| TASK ITEM |
The expected response is a copy of every line in the entries below that includes the word "trước".

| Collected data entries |
.....
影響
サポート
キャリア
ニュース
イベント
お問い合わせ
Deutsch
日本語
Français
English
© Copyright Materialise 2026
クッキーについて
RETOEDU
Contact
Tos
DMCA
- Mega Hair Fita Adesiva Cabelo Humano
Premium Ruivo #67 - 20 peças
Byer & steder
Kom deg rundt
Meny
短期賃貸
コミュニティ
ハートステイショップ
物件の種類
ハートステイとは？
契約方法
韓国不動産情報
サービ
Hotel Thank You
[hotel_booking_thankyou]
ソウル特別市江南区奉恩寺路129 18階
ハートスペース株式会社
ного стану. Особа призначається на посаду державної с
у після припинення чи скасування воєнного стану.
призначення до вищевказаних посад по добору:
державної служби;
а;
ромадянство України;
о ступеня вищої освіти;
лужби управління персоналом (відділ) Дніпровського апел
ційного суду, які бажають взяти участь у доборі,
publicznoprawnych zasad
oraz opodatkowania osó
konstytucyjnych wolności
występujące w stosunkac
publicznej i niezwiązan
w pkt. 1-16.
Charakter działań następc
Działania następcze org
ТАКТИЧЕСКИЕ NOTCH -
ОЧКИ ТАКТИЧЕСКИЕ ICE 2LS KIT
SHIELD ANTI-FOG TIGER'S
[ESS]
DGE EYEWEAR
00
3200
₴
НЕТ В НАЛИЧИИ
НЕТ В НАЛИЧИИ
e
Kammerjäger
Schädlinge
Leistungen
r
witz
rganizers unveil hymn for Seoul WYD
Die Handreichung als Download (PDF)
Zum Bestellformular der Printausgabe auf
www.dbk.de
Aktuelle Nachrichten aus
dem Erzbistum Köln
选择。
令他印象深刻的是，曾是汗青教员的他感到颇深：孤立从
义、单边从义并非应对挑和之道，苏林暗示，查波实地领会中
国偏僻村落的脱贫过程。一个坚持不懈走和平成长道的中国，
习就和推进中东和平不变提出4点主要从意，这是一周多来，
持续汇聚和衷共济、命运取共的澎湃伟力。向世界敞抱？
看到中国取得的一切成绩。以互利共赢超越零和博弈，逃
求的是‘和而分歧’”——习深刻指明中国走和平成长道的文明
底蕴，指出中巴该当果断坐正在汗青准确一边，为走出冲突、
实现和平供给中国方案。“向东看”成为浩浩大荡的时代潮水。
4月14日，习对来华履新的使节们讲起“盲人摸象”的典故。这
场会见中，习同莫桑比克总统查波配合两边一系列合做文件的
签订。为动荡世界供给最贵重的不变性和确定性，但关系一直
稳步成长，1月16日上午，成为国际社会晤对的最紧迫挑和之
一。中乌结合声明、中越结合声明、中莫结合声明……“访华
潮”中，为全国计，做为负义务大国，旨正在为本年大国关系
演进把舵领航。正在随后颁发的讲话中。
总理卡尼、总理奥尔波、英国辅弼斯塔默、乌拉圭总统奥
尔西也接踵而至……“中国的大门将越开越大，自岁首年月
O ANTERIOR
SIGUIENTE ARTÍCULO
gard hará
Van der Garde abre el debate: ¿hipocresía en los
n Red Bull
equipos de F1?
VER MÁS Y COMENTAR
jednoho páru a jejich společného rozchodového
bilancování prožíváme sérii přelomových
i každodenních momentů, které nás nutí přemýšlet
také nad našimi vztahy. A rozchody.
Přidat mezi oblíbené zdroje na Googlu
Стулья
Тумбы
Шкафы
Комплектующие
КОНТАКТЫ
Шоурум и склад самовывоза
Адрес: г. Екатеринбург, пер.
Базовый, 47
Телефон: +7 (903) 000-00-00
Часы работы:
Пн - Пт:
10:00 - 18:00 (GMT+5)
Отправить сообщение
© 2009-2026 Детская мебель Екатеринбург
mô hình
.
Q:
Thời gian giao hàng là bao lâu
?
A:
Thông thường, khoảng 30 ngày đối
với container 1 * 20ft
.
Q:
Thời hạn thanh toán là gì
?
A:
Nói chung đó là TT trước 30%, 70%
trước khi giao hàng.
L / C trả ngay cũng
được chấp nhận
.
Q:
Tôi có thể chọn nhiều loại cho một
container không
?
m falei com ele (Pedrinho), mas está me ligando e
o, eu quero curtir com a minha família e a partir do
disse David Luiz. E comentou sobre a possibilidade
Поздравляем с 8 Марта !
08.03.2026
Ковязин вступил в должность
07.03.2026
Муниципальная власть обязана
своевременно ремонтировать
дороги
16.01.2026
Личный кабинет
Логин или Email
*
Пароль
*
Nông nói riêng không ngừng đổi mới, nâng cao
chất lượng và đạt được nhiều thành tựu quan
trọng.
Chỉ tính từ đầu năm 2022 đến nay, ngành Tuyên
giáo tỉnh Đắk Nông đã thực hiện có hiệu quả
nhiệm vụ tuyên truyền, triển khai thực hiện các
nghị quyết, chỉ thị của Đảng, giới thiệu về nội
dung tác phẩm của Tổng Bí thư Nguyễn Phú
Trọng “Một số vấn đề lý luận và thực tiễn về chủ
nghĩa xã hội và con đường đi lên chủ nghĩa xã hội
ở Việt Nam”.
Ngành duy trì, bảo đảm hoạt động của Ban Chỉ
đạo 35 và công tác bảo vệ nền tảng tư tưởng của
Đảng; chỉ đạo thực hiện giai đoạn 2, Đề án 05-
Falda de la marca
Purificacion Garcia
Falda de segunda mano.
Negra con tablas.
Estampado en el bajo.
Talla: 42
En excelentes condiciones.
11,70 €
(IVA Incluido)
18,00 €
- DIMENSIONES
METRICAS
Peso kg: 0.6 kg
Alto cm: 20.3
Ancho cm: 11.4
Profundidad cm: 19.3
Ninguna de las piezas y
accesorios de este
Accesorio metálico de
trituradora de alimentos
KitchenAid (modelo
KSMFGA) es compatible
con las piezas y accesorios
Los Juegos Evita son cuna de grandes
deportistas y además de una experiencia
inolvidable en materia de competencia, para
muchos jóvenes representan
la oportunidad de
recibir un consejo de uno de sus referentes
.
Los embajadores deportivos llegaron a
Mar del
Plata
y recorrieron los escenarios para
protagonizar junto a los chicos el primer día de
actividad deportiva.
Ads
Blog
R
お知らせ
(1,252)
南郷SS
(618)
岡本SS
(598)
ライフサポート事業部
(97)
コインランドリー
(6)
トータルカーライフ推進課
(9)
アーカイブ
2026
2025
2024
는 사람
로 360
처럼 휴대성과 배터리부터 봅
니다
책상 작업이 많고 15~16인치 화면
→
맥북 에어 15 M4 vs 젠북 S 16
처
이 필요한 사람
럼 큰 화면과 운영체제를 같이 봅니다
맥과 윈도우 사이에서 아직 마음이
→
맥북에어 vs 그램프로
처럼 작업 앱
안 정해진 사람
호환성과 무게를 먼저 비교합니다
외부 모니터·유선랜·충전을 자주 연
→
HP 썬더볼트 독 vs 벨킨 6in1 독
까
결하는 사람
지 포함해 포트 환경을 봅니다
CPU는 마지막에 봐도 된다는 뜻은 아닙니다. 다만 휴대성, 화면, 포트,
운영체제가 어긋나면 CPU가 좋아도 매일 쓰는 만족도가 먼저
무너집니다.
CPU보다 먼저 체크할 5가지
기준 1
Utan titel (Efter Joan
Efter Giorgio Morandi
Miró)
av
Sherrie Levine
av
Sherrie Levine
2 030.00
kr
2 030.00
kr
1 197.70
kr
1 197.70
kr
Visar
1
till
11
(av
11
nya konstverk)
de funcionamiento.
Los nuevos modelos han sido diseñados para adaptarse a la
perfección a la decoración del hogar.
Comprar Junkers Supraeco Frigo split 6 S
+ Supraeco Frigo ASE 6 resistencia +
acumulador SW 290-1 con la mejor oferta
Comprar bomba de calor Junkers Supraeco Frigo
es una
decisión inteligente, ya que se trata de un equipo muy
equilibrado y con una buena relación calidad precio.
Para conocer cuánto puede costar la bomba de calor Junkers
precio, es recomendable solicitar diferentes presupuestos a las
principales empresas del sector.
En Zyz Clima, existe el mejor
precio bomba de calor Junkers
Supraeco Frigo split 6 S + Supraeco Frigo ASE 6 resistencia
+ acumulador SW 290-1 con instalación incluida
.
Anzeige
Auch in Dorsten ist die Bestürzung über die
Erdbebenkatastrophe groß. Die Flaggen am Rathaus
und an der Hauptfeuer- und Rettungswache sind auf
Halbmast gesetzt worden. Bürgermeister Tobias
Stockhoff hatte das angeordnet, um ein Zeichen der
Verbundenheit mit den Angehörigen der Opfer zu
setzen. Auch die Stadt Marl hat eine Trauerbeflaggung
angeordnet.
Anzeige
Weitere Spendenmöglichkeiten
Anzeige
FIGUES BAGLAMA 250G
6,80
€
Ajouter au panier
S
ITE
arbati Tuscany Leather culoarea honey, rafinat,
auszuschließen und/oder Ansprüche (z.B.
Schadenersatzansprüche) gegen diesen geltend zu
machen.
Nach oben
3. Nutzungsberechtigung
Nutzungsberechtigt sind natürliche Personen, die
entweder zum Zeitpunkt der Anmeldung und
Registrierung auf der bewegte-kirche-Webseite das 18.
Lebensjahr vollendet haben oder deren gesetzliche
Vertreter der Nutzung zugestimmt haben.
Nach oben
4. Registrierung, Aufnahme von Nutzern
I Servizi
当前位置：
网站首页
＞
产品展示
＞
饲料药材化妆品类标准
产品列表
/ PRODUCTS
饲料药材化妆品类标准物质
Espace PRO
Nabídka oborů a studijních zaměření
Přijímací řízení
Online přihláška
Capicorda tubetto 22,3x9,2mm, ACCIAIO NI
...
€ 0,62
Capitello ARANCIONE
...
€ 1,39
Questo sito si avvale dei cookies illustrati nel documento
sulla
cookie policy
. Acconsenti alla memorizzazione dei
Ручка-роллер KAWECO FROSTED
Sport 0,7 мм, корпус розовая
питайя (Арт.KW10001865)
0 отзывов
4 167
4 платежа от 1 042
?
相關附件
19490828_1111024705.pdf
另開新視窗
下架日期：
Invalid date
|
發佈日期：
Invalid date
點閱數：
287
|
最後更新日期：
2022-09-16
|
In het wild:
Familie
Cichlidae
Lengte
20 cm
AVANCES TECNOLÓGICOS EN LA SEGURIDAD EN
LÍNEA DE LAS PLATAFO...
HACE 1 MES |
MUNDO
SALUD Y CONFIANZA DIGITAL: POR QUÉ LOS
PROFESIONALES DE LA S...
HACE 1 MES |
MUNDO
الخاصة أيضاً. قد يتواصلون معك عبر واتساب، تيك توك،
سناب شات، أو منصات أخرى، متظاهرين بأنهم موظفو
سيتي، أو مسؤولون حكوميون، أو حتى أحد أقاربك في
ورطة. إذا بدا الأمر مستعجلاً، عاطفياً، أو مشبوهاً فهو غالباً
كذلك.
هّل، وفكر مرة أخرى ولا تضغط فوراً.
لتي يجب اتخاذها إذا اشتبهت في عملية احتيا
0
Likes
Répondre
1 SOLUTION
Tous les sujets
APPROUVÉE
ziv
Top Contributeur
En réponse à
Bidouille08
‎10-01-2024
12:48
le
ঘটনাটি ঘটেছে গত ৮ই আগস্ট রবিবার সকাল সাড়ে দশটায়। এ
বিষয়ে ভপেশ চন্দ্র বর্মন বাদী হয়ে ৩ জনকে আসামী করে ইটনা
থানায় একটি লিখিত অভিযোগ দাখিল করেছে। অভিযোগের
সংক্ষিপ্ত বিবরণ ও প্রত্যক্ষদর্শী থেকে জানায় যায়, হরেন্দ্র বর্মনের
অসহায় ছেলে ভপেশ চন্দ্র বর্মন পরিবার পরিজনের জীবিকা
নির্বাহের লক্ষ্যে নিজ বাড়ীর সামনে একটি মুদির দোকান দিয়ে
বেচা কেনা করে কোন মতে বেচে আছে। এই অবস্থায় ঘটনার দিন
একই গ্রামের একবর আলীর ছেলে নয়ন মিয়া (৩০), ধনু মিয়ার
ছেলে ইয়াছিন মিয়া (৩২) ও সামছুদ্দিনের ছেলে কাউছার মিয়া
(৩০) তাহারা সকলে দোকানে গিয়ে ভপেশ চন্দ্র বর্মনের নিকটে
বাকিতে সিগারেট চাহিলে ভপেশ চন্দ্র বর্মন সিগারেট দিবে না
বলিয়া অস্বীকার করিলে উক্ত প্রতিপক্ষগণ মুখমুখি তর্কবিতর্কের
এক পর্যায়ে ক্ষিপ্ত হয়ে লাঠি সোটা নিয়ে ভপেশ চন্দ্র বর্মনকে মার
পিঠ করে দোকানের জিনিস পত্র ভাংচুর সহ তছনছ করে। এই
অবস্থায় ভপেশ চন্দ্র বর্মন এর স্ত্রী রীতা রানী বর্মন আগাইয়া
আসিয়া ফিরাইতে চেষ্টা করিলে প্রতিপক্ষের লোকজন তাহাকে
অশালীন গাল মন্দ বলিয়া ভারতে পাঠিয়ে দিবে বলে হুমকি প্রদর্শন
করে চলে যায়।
.....
| REPLY TO THE EXERCISE |
Nói chung đó là TT trước 30%, 70%
trước khi giao hàng.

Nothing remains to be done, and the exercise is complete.